We retrospectively reviewed all patients at the University of Pittsburgh Medical Center and Michigan State University who underwent computed tomography perfusion imaging of the brain before intra-arterial thrombolysis between January 2006 and June 2007. Demographic information, angiographic variables, and types of endovascular interventions were recorded. The mean transit time and cerebral blood volumes were recorded for the ipsilateral and contralateral middle cerebral artery territories. A binary logistic regression model was constructed to determine the independent predictors of developing intracranial hemorrhage.

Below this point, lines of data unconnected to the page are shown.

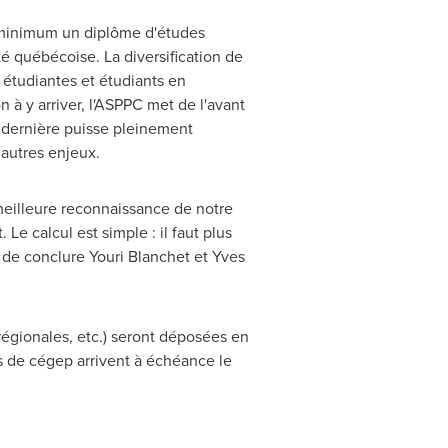
u minimum un diplôme d'études
té québécoise. La diversification de
 étudiantes et étudiants en
 à y arriver, l'ASPPC met de l'avant
e dernière puisse pleinement
 autres enjeux.
meilleure reconnaissance de notre
e calcul est simple : il faut plus
, de conclure
Youri Blanchet
et
Yves
 régionales, etc.) seront déposées en
 de cégep arrivent à échéance le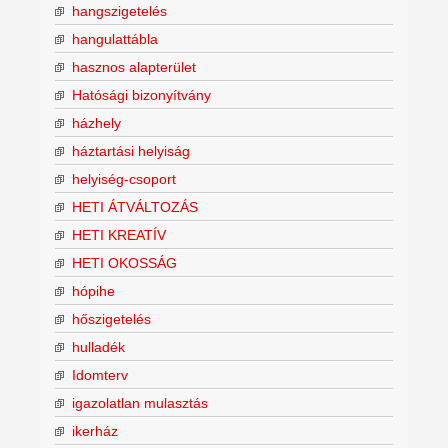
hangszigetelés
hangulattábla
hasznos alapterület
Hatósági bizonyítvány
házhely
háztartási helyiság
helyiség-csoport
HETI ÁTVÁLTOZÁS
HETI KREATÍV
HETI OKOSSÁG
hópihe
hőszigetelés
hulladék
Idomterv
igazolatlan mulasztás
ikerház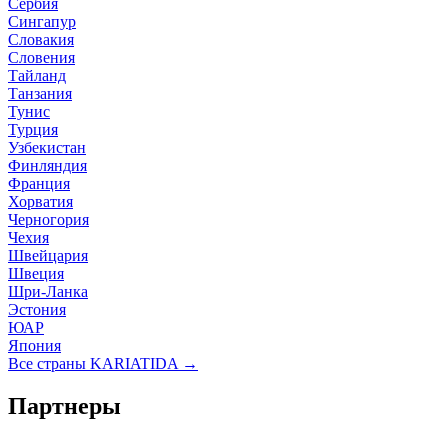
Сербия
Сингапур
Словакия
Словения
Тайланд
Танзания
Тунис
Турция
Узбекистан
Финляндия
Франция
Хорватия
Черногория
Чехия
Швейцария
Швеция
Шри-Ланка
Эстония
ЮАР
Япония
Все страны KARIATIDA →
Партнеры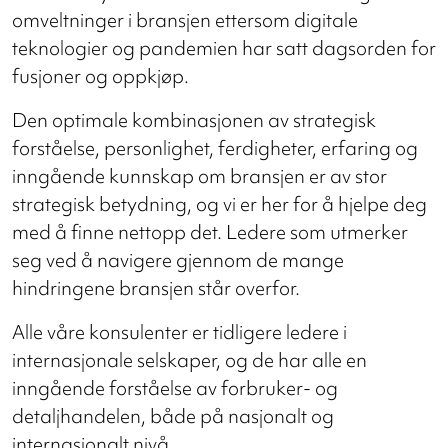
omveltninger i bransjen ettersom digitale
teknologier og pandemien har satt dagsorden for
fusjoner og oppkjøp.
Den optimale kombinasjonen av strategisk
forståelse, personlighet, ferdigheter, erfaring og
inngående kunnskap om bransjen er av stor
strategisk betydning, og vi er her for å hjelpe deg
med å finne nettopp det. Ledere som utmerker
seg ved å navigere gjennom de mange
hindringene bransjen står overfor.
Alle våre konsulenter er tidligere ledere i
internasjonale selskaper, og de har alle en
inngående forståelse av forbruker- og
detaljhandelen, både på nasjonalt og
internasjonalt nivå.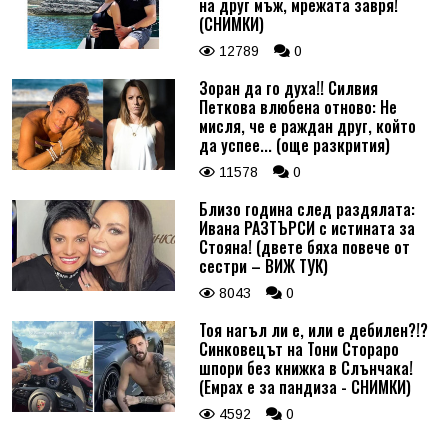
на друг мъж, мрежата завря!
(СНИМКИ)
12789
0
Зоран да го духа!! Силвия
Петкова влюбена отново: Не
мисля, че е раждан друг, който
да успее... (още разкрития)
11578
0
Близо година след раздялата:
Ивана РАЗТЪРСИ с истината за
Стояна! (двете бяха повече от
сестри – ВИЖ ТУК)
8043
0
Тоя нагъл ли е, или е дебилен?!?
Синковецът на Тони Стораро
шпори без книжка в Слънчака!
(Емрах е за пандиза - СНИМКИ)
4592
0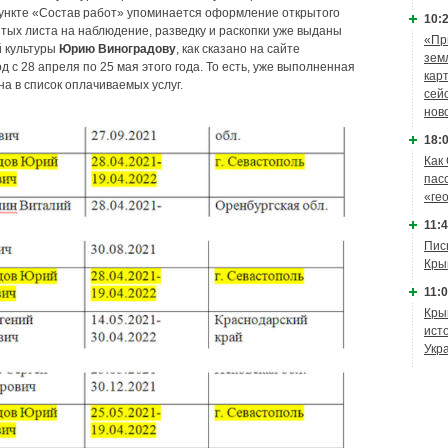
пункте «Состав работ» упоминается оформление открытого
10:2
ытых листа на наблюдение, разведку и раскопки уже выданы
«Пр
й культуры
Юрию Виноградову
, как сказано на сайте
зем
 с 28 апреля по 25 мая этого года. То есть, уже выполненная
кар
а в список оплачиваемых услуг.
сей
нов
18:0
Как
пас
«ге
11:4
Пис
Кры
11:0
Кры
ист
Укр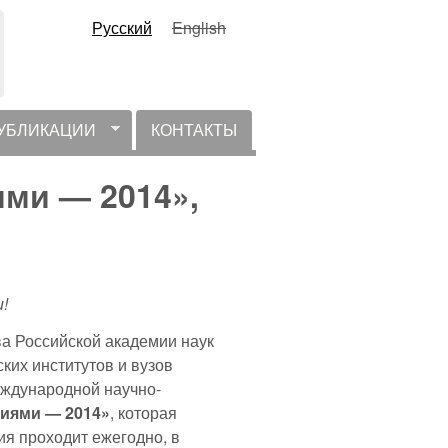
Русский
English
УБЛИКАЦИИ
КОНТАКТЫ
ми — 2014»,
!
ва Российской академии наук
ких институтов и вузов
еждународной научно-
иями — 2014»
, которая
я проходит ежегодно, в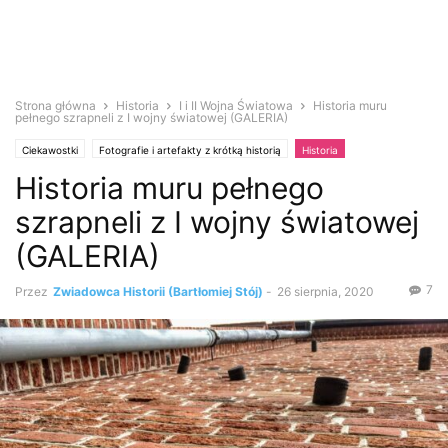
Strona główna
Historia
I i II Wojna Światowa
Historia muru
pełnego szrapneli z I wojny światowej (GALERIA)
Ciekawostki
Fotografie i artefakty z krótką historią
Historia
Historia muru pełnego
I i II Wojna Światowa
Podróże
Zabytki i antyki
szrapneli z I wojny światowej
(GALERIA)
7
Przez
Zwiadowca Historii (Bartłomiej Stój)
-
26 sierpnia, 2020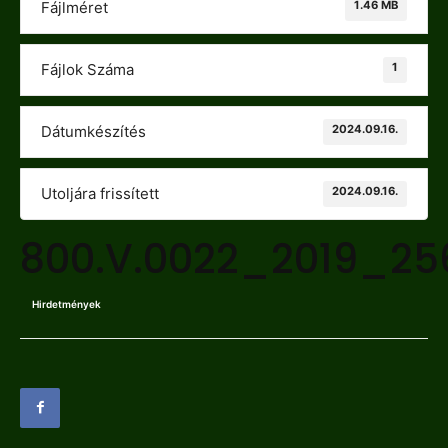
1.46 MB
Fájlméret
1
Fájlok Száma
2024.09.16.
Dátumkészítés
2024.09.16.
Utoljára frissített
800.V.0022_2019_25
Hirdetmények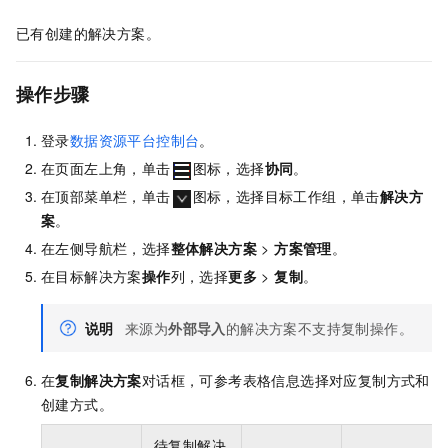
已有创建的解决方案。
操作步骤
登录
数据资源平台控制台
。
在页面左上角，单击
图标，选择
协同
。
在顶部菜单栏，单击
图标，选择目标工作组，单击
解决方
案
。
在左侧导航栏，选择
整体解决方案
>
方案管理
。
在目标解决方案
操作
列，选择
更多
>
复制
。
说明
来源为
外部导入
的解决方案不支持复制操作。
在
复制解决方案
对话框，可参考表格信息选择对应复制方式和
创建方式。
待复制解决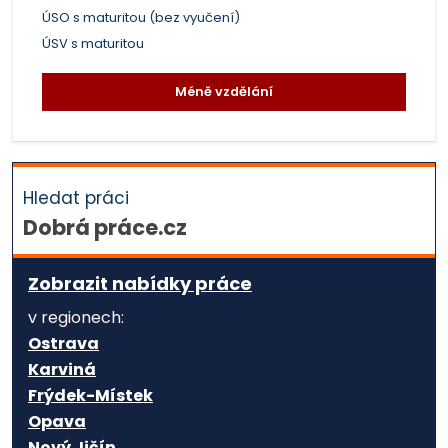
ÚSO s maturitou (bez vyučení)
ÚSV s maturitou
Méně vzdělání
Hledat práci
Dobrá práce.cz
Zobrazit nabídky práce
v regionech:
Ostrava
Karviná
Frýdek-Místek
Opava
Nový Jičín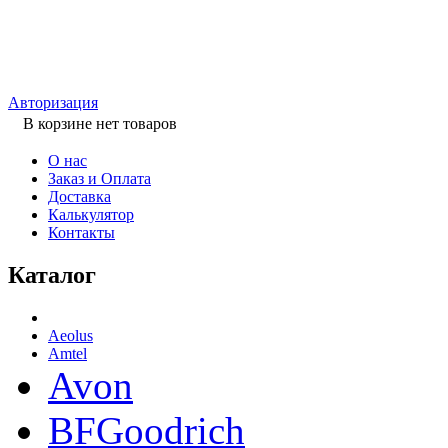
Авторизация
В корзине нет товаров
О нас
Заказ и Оплата
Доставка
Калькулятор
Контакты
Каталог
Aeolus
Amtel
Avon
BFGoodrich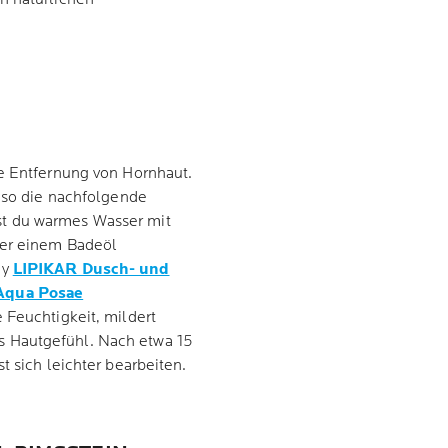
ie Entfernung von Hornhaut.
t so die nachfolgende
t du warmes Wasser mit
der einem Badeöl
ay
LIPIKAR Dusch- und
Aqua Posae
 Feuchtigkeit, mildert
s Hautgefühl. Nach etwa 15
t sich leichter bearbeiten.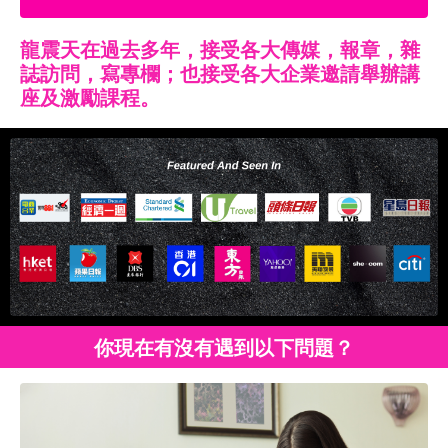
龍震天在過去多年，接受各大傳媒，報章，雜
誌訪問，寫專欄；也接受各大企業邀請舉辦講
座及激勵課程。
你現在有沒有遇到以下問題？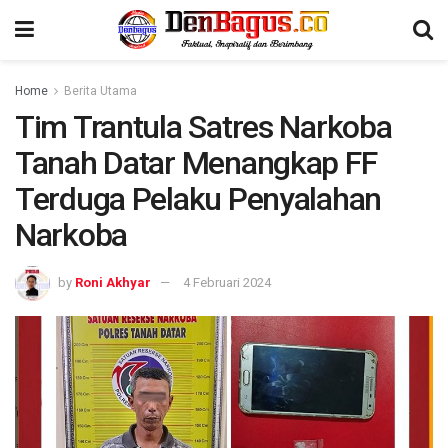
Home
Berita Utama
Tim Trantula Satres Narkoba
Tanah Datar Menangkap FF
Terduga Pelaku Penyalahan
Narkoba
by
Roni Akhyar
4 Februari 2024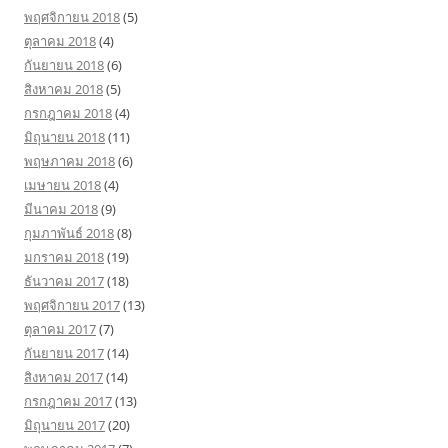
พฤศจิกายน 2018
(5)
ตุลาคม 2018
(4)
กันยายน 2018
(6)
สิงหาคม 2018
(5)
กรกฎาคม 2018
(4)
มิถุนายน 2018
(11)
พฤษภาคม 2018
(6)
เมษายน 2018
(4)
มีนาคม 2018
(9)
กุมภาพันธ์ 2018
(8)
มกราคม 2018
(19)
ธันวาคม 2017
(18)
พฤศจิกายน 2017
(13)
ตุลาคม 2017
(7)
กันยายน 2017
(14)
สิงหาคม 2017
(14)
กรกฎาคม 2017
(13)
มิถุนายน 2017
(20)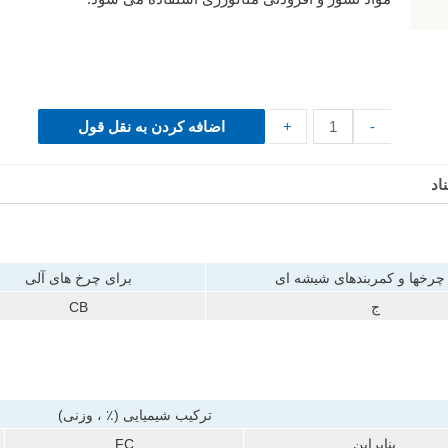
-
+
اضافه کردن به نقل قول
اد
چرخها و کمربندهای شیشه ای
برای چرخ های آلی
ج
CB
ترکیب شیمیایی (٪ ، وزنی)
بنابراین
FC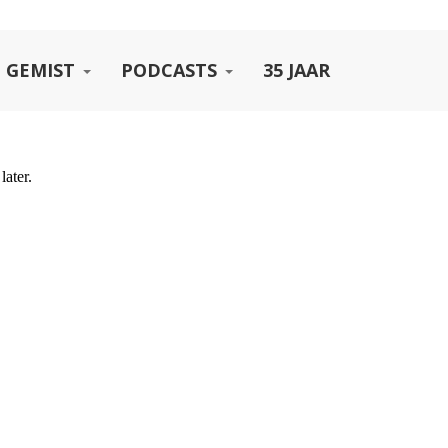
 GEMIST
PODCASTS
35 JAAR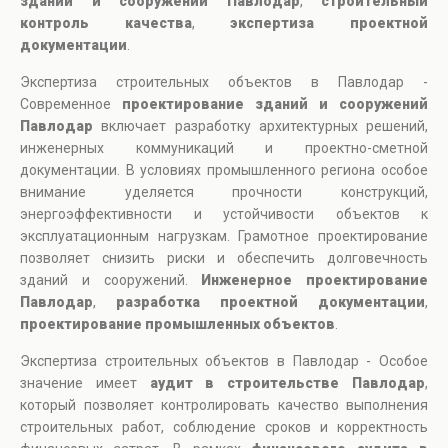
зданий и сооружений Павлодар
,
строительный
контроль качества
,
экспертиза проектной
документации
.
Экспертиза строительных объектов в Павлодар -
Современное
проектирование зданий и сооружений
Павлодар
включает разработку архитектурных решений,
инженерных коммуникаций и проектно-сметной
документации. В условиях промышленного региона особое
внимание уделяется прочности конструкций,
энергоэффективности и устойчивости объектов к
эксплуатационным нагрузкам. Грамотное проектирование
позволяет снизить риски и обеспечить долговечность
зданий и сооружений.
Инженерное проектирование
Павлодар
,
разработка проектной документации
,
проектирование промышленных объектов
.
Экспертиза строительных объектов в Павлодар - Особое
значение имеет
аудит в строительстве Павлодар
,
который позволяет контролировать качество выполнения
строительных работ, соблюдение сроков и корректность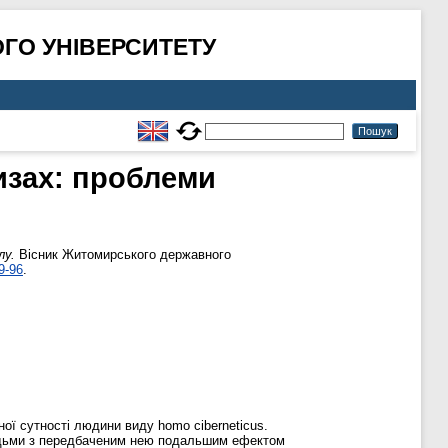
ГО УНІВЕРСИТЕТУ
изах: проблеми
лу.
Вісник Житомирського державного
9-96
.
ої сутності людини виду homo ciberneticus.
юдьми з передбаченим нею подальшим ефектом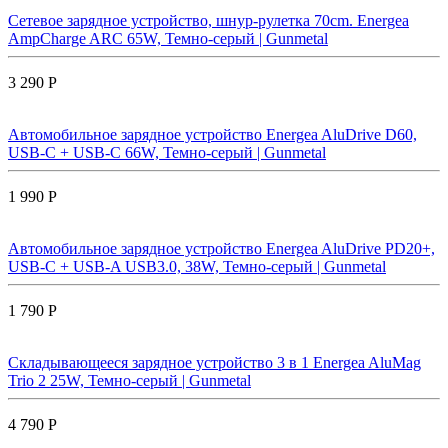
Сетевое зарядное устройство, шнур-рулетка 70cm. Energea
AmpCharge ARC 65W, Темно-серый | Gunmetal
3 290 Р
Автомобильное зарядное устройство Energea AluDrive D60,
USB-C + USB-С 66W, Темно-серый | Gunmetal
1 990 Р
Автомобильное зарядное устройство Energea AluDrive PD20+,
USB-C + USB-A USB3.0, 38W, Темно-серый | Gunmetal
1 790 Р
Складывающееся зарядное устройство 3 в 1 Energea AluMag
Trio 2 25W, Темно-серый | Gunmetal
4 790 Р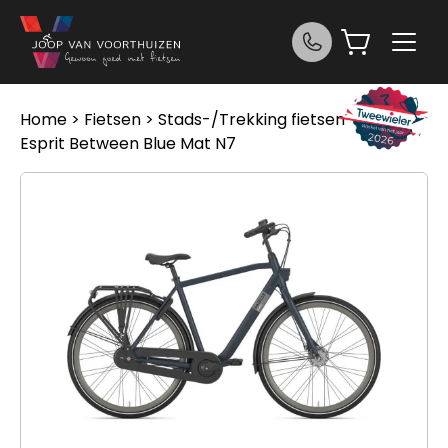
Ga naar de inhoud
Home
>
Fietsen
>
Stads-/Trekking fietsen
> Gazelle
Esprit Between Blue Mat N7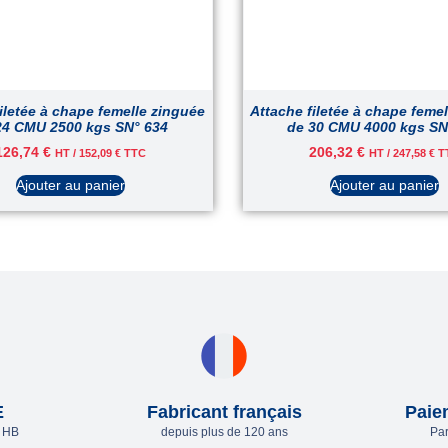
iletée à chape femelle zinguée
Attache filetée à chape feme
24 CMU 2500 kgs SN° 634
de 30 CMU 4000 kgs SN
126,74
€
206,32
€
HT /
152,09
€
TTC
HT /
247,58
€
T
Ajouter au panier
Ajouter au panier
E
Fabricant français
Paie
e HB
depuis plus de 120 ans
Par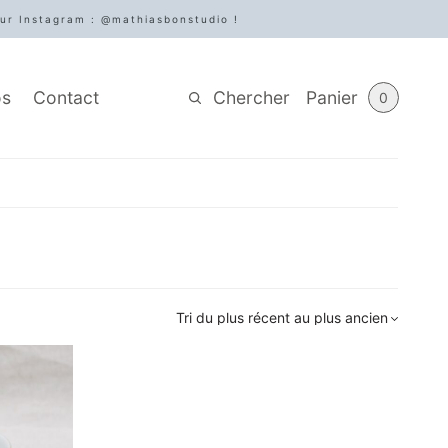
sur Instagram : @mathiasbonstudio !
Chercher
Panier
os
Contact
0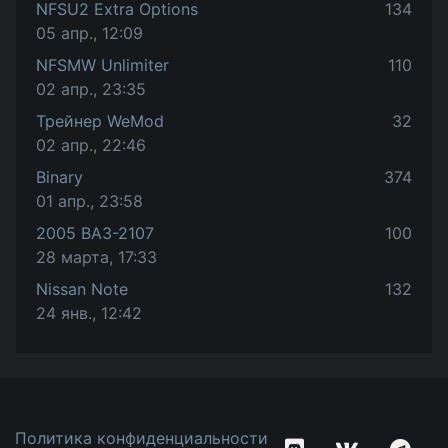
NFSU2 Extra Options
134
05 апр., 12:09
NFSMW Unlimiter
110
02 апр., 23:35
Трейнер WeMod
32
02 апр., 22:46
Binary
374
01 апр., 23:58
2005 ВАЗ-2107
100
28 марта, 17:33
Nissan Note
132
24 янв., 12:42
Политика конфиденциальности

A total of 57 patients (33 from the University of Pittsburgh and 24 from Michigan State University) with a mean age of 66 +/- 13 years and mean National Institutes of Health Stroke Scale scores of 16 +/- 5 were studied. The overall recanalization (Thrombolysis in Myocardial Infarction Trial scale 2 or 3 flow) was 72% for the cohort, and the overall rate of parenchymal hemorrhage was 5 of 57 (9%) patients. The overall hemorrhage rate was 19 of 57 (33%) patients. The only variable found to be predictive of the development of hemorrhage after intervention was reduced pretreatment cerebral blood volume (odds ratio, 0.49; 95% confidence interval, 0.35-0.91; P < 0.022).


A reduced pretreatment ipsilateral cerebral blood volume value before endovascular revascularization of an acute middle cerebral artery or internal carotid artery occlusion significantly increases the risk of an intracranial hemorrhage.